**What this task involves**
Each line below that contains the word "functies" is to be counted; give only the final number.

-- Input material follows --

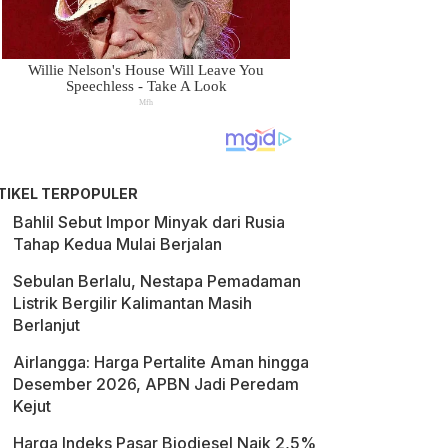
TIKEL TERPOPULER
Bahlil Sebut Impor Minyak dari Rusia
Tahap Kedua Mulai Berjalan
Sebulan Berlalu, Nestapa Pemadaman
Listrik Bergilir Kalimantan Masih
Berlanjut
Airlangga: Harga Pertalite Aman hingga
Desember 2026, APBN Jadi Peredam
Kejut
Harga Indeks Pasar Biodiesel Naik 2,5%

-- Input material concluded --
-- Input material follows --

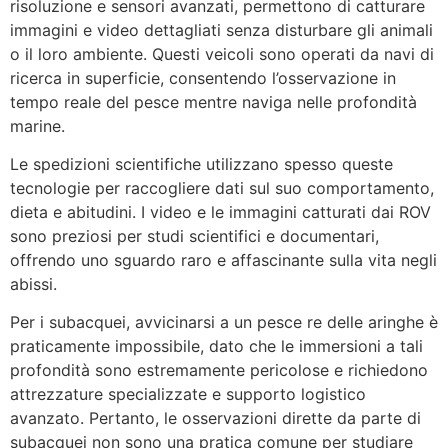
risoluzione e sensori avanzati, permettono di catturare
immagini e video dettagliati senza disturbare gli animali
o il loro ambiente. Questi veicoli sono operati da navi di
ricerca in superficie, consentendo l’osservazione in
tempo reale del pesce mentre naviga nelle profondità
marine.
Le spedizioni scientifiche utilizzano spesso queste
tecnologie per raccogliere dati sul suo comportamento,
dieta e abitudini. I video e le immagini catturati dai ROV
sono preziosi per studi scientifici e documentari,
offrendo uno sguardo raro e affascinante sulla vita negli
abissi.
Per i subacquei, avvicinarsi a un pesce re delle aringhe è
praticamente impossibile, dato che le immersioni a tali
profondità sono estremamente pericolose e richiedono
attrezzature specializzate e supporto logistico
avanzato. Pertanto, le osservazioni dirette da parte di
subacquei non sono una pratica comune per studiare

-- Input material concluded --
-- Input material follows --

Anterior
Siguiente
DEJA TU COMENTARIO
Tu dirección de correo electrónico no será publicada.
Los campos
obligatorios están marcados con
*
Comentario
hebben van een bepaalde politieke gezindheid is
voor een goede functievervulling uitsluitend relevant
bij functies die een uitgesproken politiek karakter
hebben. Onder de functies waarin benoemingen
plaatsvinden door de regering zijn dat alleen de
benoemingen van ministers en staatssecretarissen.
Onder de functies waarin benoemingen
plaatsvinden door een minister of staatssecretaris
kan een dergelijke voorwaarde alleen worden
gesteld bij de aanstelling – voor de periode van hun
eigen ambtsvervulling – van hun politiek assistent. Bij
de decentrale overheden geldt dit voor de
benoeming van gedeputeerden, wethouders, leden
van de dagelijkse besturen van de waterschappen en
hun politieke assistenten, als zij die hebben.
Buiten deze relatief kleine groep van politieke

-- Input material concluded --

**Result of the exercise**
3